The World Wide Web gradually becomes an essential part of our daily life in the digital age. The web architecture used to be a client-server model, in which clients (or browsers) request and fetch web contents, such as HTML, JavaScript and CSS, from web servers. Recently peer-to-peer (P2P) techniques have been introduced into the web infrastructure, which empower browsers to directly communicate with each other and form a P2P web overlay. On one hand, this web overlay decentralizes the web to provide better availability of web resources and efficiency of transferring these resources. On the other hand, this also brings the open and unsolved problems like privacy issues to the new web architecture. In this thesis, we not only analyze privacy and robustness issues in web overlays, but also propose solutions to address these issues using cryptographic and hardware primitives.

First, we present inference attacks in peer-assisted content delivery networks (CDNs) on top of web overlays, which can infer user's online activities such as browsing history. To thwart such attacks, we propose an anonymous peer-assisted CDN (APAC), which employs onion-routing techniques to conceal users' identities and uses region-based circuit selection algorithm to reduce performance overhead. Second, previous studies have shown that a global adversary is realistic, and it can reveal users' online activities (or access patterns) using long-term traffic analysis. Against such adversaries, we design an oblivious peer-to-peer content sharing system (OBLIVP2P), which uses new primitives such as distributed oblivious RAM (ORAM) in the P2P setting.

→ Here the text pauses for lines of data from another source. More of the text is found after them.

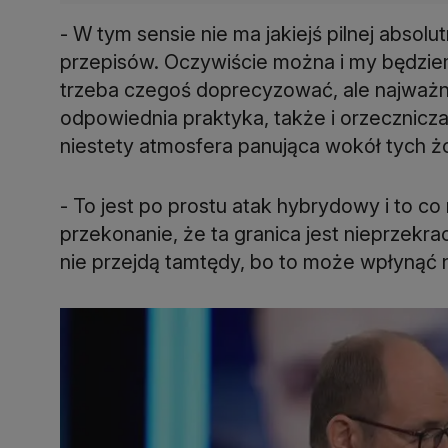
- W tym sensie nie ma jakiejś pilnej absol
przepisów. Oczywiście można i my będziemy
trzeba czegoś doprecyzować, ale najważni
odpowiednia praktyka, także i orzecznicza,
niestety atmosfera panująca wokół tych żo
- To jest po prostu atak hybrydowy i to co
przekonanie, że ta granica jest nieprzekra
nie przejdą tamtędy, bo to może wpłynąć n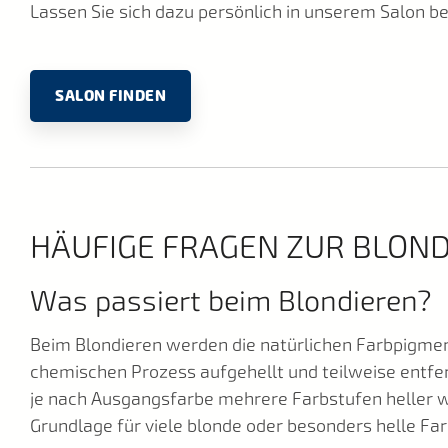
Lassen Sie sich dazu persönlich in unserem Salon be
SALON FINDEN
HÄUFIGE FRAGEN ZUR BLON
Was passiert beim Blondieren?
Beim Blondieren werden die natürlichen Farbpigmen
chemischen Prozess aufgehellt und teilweise entfe
je nach Ausgangsfarbe mehrere Farbstufen heller w
Grundlage für viele blonde oder besonders helle Fa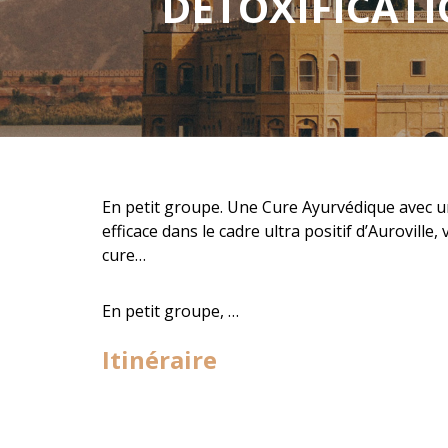
DÉTOXIFICAT
En petit groupe. Une Cure Ayurvédique avec 
efficace dans le cadre ultra positif d’Auroville,
cure…
En petit groupe, …
Itinéraire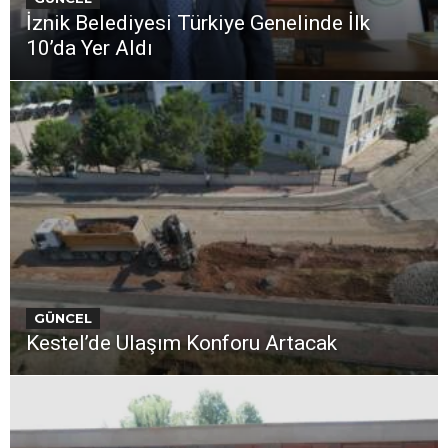
İznik Belediyesi Türkiye Genelinde İlk
10’da Yer Aldı
GÜNCEL
Kestel’de Ulaşım Konforu Artacak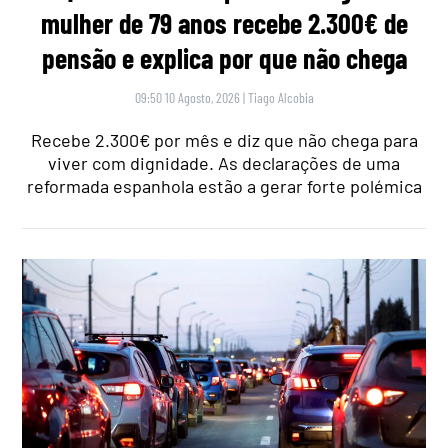
mulher de 79 anos recebe 2.300€ de
pensão e explica por que não chega
09:50 10 Agosto, 2026
|
Tiago Alcobia
Recebe 2.300€ por mês e diz que não chega para
viver com dignidade. As declarações de uma
reformada espanhola estão a gerar forte polémica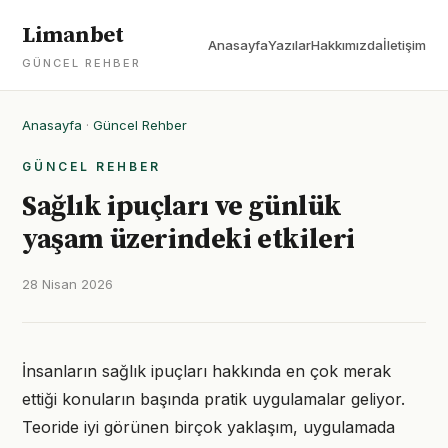
Limanbet
Anasayfa
Yazılar
Hakkımızda
İletişim
GÜNCEL REHBER
Anasayfa
·
Güncel Rehber
GÜNCEL REHBER
Sağlık ipuçları ve günlük
yaşam üzerindeki etkileri
28 Nisan 2026
İnsanların sağlık ipuçları hakkında en çok merak
ettiği konuların başında pratik uygulamalar geliyor.
Teoride iyi görünen birçok yaklaşım, uygulamada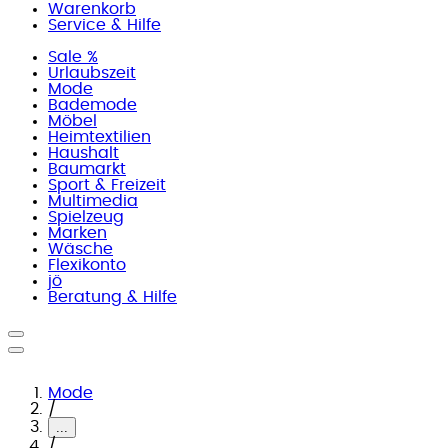
Warenkorb
Service & Hilfe
Sale %
Urlaubszeit
Mode
Bademode
Möbel
Heimtextilien
Haushalt
Baumarkt
Sport & Freizeit
Multimedia
Spielzeug
Marken
Wäsche
Flexikonto
jö
Beratung & Hilfe
Mode
/
...
/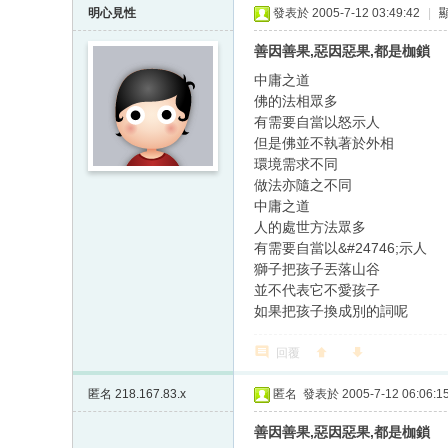
明心見性
發表於 2005-7-12 03:49:42
|
善因善果,惡因惡果,都是枷鎖
中庸之道
佛的法相眾多
有需要自當以怒示人
但是佛並不執著於外相
環境需求不同
做法亦隨之不同
中庸之道
人的處世方法眾多
有需要自當以&#24746;示人
獅子把孩子丟落山谷
並不代表它不愛孩子
如果把孩子換成別的詞呢
回覆
匿名
218.167.83.x
匿名
發表於 2005-7-12 06:06:1
善因善果,惡因惡果,都是枷鎖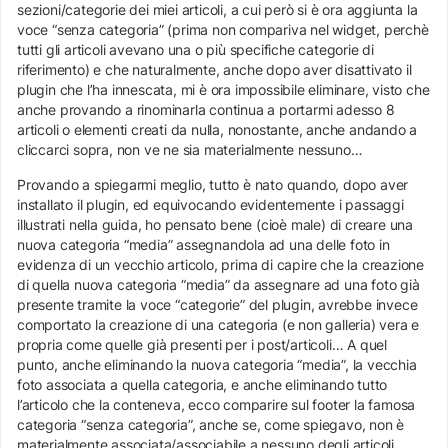
sezioni/categorie dei miei articoli, a cui però si è ora aggiunta la
voce “senza categoria” (prima non compariva nel widget, perchè
tutti gli articoli avevano una o più specifiche categorie di
riferimento) e che naturalmente, anche dopo aver disattivato il
plugin che l’ha innescata, mi è ora impossibile eliminare, visto che
anche provando a rinominarla continua a portarmi adesso 8
articoli o elementi creati da nulla, nonostante, anche andando a
cliccarci sopra, non ve ne sia materialmente nessuno…
Provando a spiegarmi meglio, tutto è nato quando, dopo aver
installato il plugin, ed equivocando evidentemente i passaggi
illustrati nella guida, ho pensato bene (cioè male) di creare una
nuova categoria “media” assegnandola ad una delle foto in
evidenza di un vecchio articolo, prima di capire che la creazione
di quella nuova categoria “media” da assegnare ad una foto già
presente tramite la voce “categorie” del plugin, avrebbe invece
comportato la creazione di una categoria (e non galleria) vera e
propria come quelle già presenti per i post/articoli… A quel
punto, anche eliminando la nuova categoria “media”, la vecchia
foto associata a quella categoria, e anche eliminando tutto
l’articolo che la conteneva, ecco comparire sul footer la famosa
categoria “senza categoria”, anche se, come spiegavo, non è
materialmente associata/associabile a nessuno degli articoli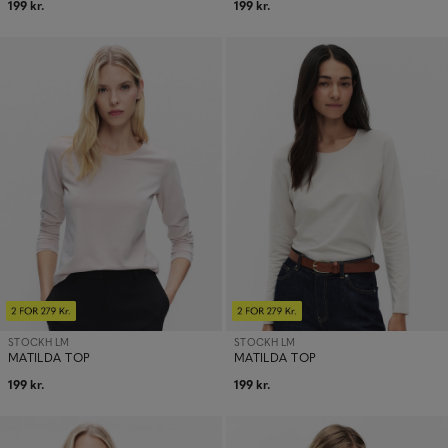
199 kr.
199 kr.
STOCKH LM
STOCKH LM
MATILDA TOP
MATILDA TOP
199 kr.
199 kr.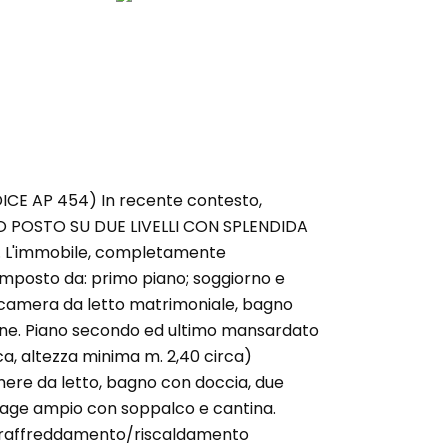
ICE AP 454) In recente contesto,
POSTO SU DUE LIVELLI CON SPLENDIDA
 L'immobile, completamente
composto da: primo piano; soggiorno e
 camera da letto matrimoniale, bagno
one. Piano secondo ed ultimo mansardato
ca, altezza minima m. 2,40 circa)
ere da letto, bagno con doccia, due
arage ampio con soppalco e cantina.
di raffreddamento/riscaldamento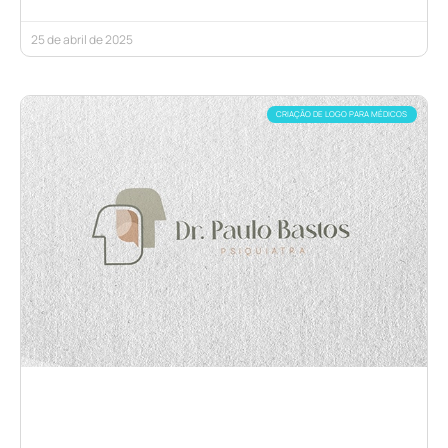
25 de abril de 2025
CRIAÇÃO DE LOGO PARA MÉDICOS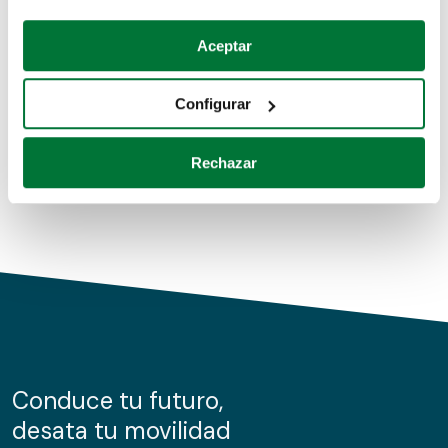
Coches de segunda mano
Si lo permite, también quisiéramos:
Aceptar
Recopilar información sobre su ubicación geográfica
Coches de km0
que puede tener una precisión de varios metros
Configurar
Coches de renting
Identificar su dispositivo analizándolo activamente
para buscar características específicas (huellas
Rechazar
digitales)
Obtenga más información sobre cómo se procesan sus
datos personales y establezca sus preferencias en la
sección de datos
. Puede cambiar o retirar su
consentimiento en cualquier momento en la Declaración
de cookies.
Las cookies de este sitio web se usan para personalizar
el contenido y los anuncios, ofrecer funciones de redes
sociales y analizar el tráfico. Además, compartimos
Conduce tu futuro,
información sobre el uso que haga del sitio web con
desata tu movilidad
nuestros partners de redes sociales, publicidad y análisis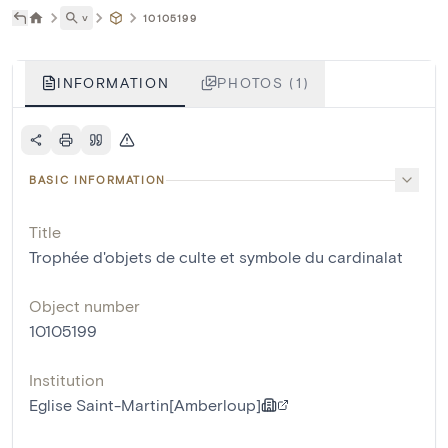
˅
10105199
INFORMATION
PHOTOS (1)
BASIC INFORMATION
Title
Trophée d'objets de culte et symbole du cardinalat
Object number
10105199
Institution
Eglise Saint-Martin[Amberloup]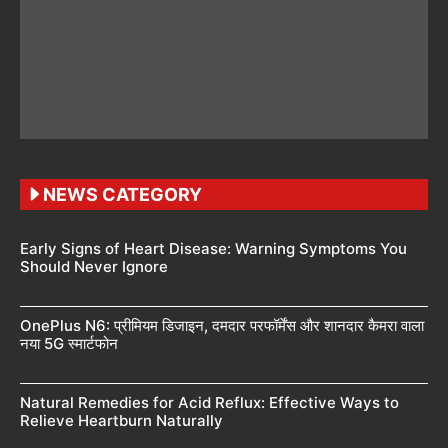
NEWS CATEGORY
Early Signs of Heart Disease: Warning Symptoms You
Should Never Ignore
OnePlus N6: प्रीमियम डिजाइन, दमदार परफॉर्मेंस और शानदार कैमरा वाला
नया 5G स्मार्टफोन
Natural Remedies for Acid Reflux: Effective Ways to
Relieve Heartburn Naturally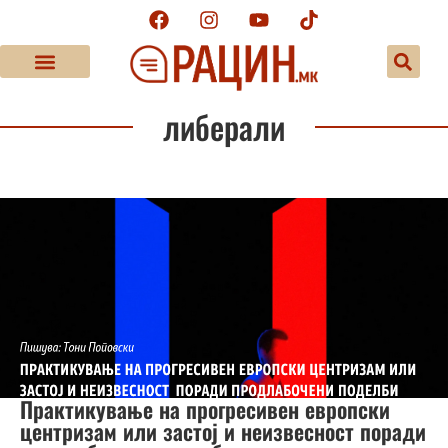
либерали
Практикување на прогресивен европски
центризам или застој и неизвесност поради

Lastly, we propose solutions to ensure the robustness of P2P primitives, as all the utilities and security / privacy properties provided by P2P protocols (including the aforementioned two protocols) are relied on the robustness of the correct execution of these protocols. Recent evidence suggests that malicious (or byzantine) nodes can easily join the open P2P systems and perniciously disrupt the execution of the given protocol to weaken the core utility (e.g., Bitcoin) or the anonymity guarantee (e.g., Tor). To ensure the robustness of protocols against such byzantine adversaries in contrast to the honest-but-curious ones in the prior two works, we leverage a new hardware primitive, Intel software guard extensions (SGX). By enforcing our properties, we reduce the byzantine model to the general-omission model, where byzantine nodes have no extra advantage than omitting messages. We further propose new algorithms realizing two fundamental primitives and improve the efficiency of P2P protocols in the synchronous setting.